- Gavin Yamey, deputy physician editor, Best Treatments (gyamey@bmj.com)
- BMJ Unified, London WC1H 9JR
The landscape of global health is changing. New donor money, disease control initiatives, and trade laws have all had an impact on international health cooperation. WHO is being forced to rethink what its functions should be
WHO used to dominate international health. But in the 1990s, the World Bank took its place as the premier global health agency,1 and a wide array of health initiatives were launched, bringing new money and fresh ideas to tackle disease.
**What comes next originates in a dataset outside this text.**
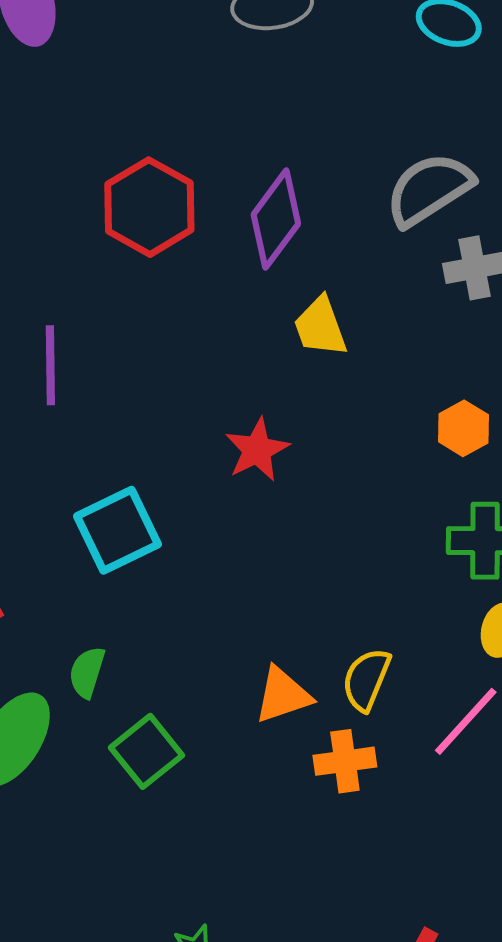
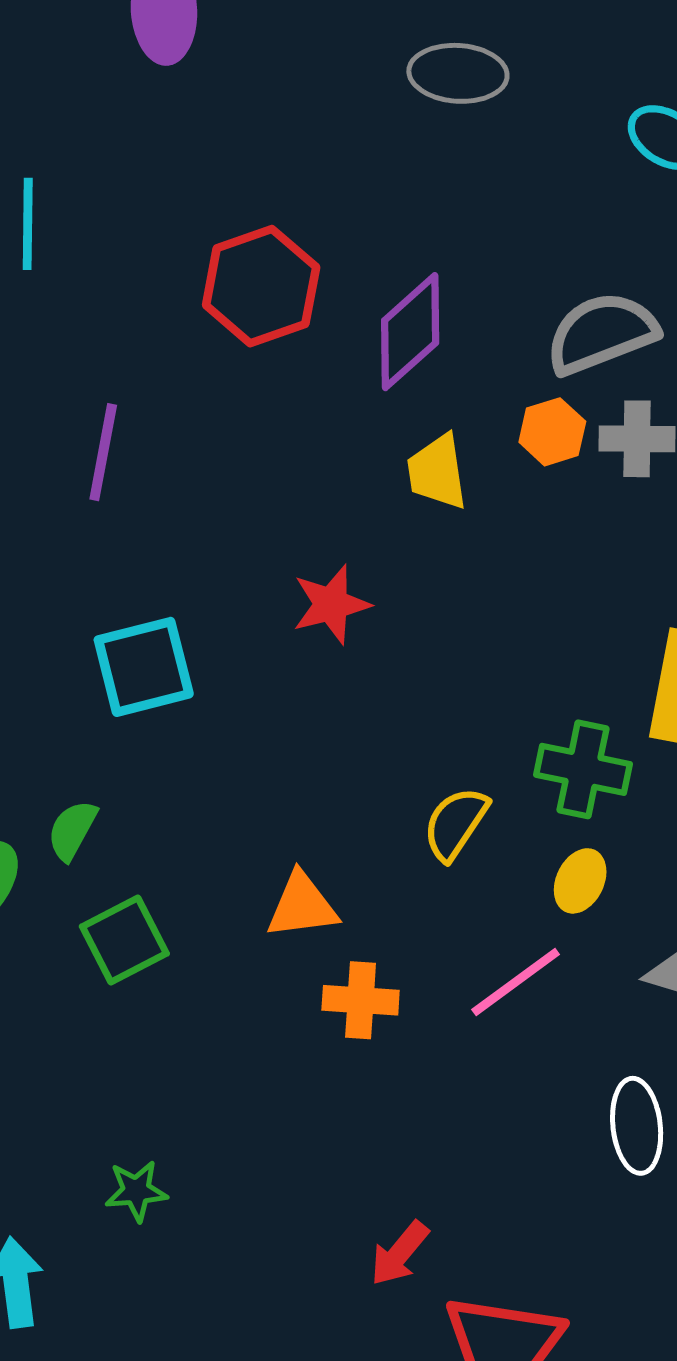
orange hexagon: (464, 428) -> (552, 432), moved
yellow semicircle: (366, 679) -> (455, 824), moved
Globalisation is presenting new challenges to an increasingly fragmented global health landscape.2 What are the implications for WHO of these changes?
Summary points
The World Bank, Gates Foundation, and Global Fund have become major financiers of global health activities
WHO has little influence over the spending of these new health funds
The poorest countries need WHO's support in applying for funds and rolling out new global health initiatives
As international health cooperation fragments, WHO's role in setting global standards has become crucial
WHO's integrity in setting standards remains open to undue influence
New money for global health
The World Bank has become the largest external financier of health activities in low income and middle income countries.1 In the 1990s its health loans far exceeded WHO's total budget (fig 1), and its health sector activities have continued to grow. Its new Multi-Country AIDS Programme alone provides $500m over three years to Africa—where the prevalence of HIV in adults is now 8.6%—to scale up existing HIV/AIDS interventions.3
The growing role of the World Bank in health1
The Gates Foundation, the largest charitable donor of the 20th century,4 is often called the new “800 pound gorilla” in global health. By September 2002, it had granted $2.8bn in health funding.5 Its biggest donation was $750m over five years as a start up grant to the Global Alliance for …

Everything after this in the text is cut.